TASK ITEM: An exact transcript of all the records is required, with nothing left out.

MATERIAL FOR THIS TASK:

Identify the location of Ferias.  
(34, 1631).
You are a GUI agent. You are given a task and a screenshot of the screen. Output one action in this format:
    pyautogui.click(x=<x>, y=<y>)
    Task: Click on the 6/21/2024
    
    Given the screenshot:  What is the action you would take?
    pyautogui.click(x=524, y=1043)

FINISHED TASK:
Identify the location of Ferias.  
(34, 1631).
You are a GUI agent. You are given a task and a screenshot of the screen. Output one action in this format:
    pyautogui.click(x=<x>, y=<y>)
    Task: Click on the 6/21/2024
    
    Given the screenshot:  What is the action you would take?
    pyautogui.click(x=524, y=1043)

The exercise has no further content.